───── Provided data

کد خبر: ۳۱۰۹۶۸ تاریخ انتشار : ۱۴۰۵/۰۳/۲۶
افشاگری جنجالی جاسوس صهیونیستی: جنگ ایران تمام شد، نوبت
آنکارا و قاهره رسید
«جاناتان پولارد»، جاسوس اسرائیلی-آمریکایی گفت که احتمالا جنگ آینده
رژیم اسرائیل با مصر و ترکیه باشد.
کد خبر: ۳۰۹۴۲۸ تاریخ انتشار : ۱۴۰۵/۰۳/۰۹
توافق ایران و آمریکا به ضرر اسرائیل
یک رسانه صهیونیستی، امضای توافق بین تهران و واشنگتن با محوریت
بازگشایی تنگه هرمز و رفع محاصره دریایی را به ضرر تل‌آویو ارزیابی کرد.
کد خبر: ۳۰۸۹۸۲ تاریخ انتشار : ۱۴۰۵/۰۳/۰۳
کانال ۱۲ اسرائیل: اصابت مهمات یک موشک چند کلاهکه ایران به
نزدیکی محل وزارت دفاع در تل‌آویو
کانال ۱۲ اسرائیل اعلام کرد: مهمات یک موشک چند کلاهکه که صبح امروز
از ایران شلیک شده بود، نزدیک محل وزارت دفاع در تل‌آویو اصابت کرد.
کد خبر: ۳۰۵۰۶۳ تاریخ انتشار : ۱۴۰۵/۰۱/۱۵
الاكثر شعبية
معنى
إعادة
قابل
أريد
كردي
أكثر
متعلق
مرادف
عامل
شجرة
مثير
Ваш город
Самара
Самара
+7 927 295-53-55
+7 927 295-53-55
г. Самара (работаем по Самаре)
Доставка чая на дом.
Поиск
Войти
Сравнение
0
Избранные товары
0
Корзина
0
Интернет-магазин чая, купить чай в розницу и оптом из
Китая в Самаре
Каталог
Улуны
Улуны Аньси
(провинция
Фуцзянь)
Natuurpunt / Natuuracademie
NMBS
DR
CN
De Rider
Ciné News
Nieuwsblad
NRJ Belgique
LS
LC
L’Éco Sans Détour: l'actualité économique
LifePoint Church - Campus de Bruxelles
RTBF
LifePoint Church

──────────

**Required work**
Word for word, every record must be given again.

**Task solution**
کد خبر: ۳۱۰۹۶۸ تاریخ انتشار : ۱۴۰۵/۰۳/۲۶
افشاگری جنجالی جاسوس صهیونیستی: جنگ ایران تمام شد، نوبت
آنکارا و قاهره رسید
«جاناتان پولارد»، جاسوس اسرائیلی-آمریکایی گفت که احتمالا جنگ آینده
رژیم اسرائیل با مصر و ترکیه باشد.
کد خبر: ۳۰۹۴۲۸ تاریخ انتشار : ۱۴۰۵/۰۳/۰۹
توافق ایران و آمریکا به ضرر اسرائیل
یک رسانه صهیونیستی، امضای توافق بین تهران و واشنگتن با محوریت
بازگشایی تنگه هرمز و رفع محاصره دریایی را به ضرر تل‌آویو ارزیابی کرد.
کد خبر: ۳۰۸۹۸۲ تاریخ انتشار : ۱۴۰۵/۰۳/۰۳
کانال ۱۲ اسرائیل: اصابت مهمات یک موشک چند کلاهکه ایران به
نزدیکی محل وزارت دفاع در تل‌آویو
کانال ۱۲ اسرائیل اعلام کرد: مهمات یک موشک چند کلاهکه که صبح امروز
از ایران شلیک شده بود، نزدیک محل وزارت دفاع در تل‌آویو اصابت کرد.
کد خبر: ۳۰۵۰۶۳ تاریخ انتشار : ۱۴۰۵/۰۱/۱۵
الاكثر شعبية
معنى
إعادة
قابل
أريد
كردي
أكثر
متعلق
مرادف
عامل
شجرة
مثير
Ваш город
Самара
Самара
+7 927 295-53-55
+7 927 295-53-55
г. Самара (работаем по Самаре)
Доставка чая на дом.
Поиск
Войти
Сравнение
0
Избранные товары
0
Корзина
0
Интернет-магазин чая, купить чай в розницу и оптом из
Китая в Самаре
Каталог
Улуны
Улуны Аньси
(провинция
Фуцзянь)
Natuurpunt / Natuuracademie
NMBS
DR
CN
De Rider
Ciné News
Nieuwsblad
NRJ Belgique
LS
LC
L’Éco Sans Détour: l'actualité économique
LifePoint Church - Campus de Bruxelles
RTBF
LifePoint Church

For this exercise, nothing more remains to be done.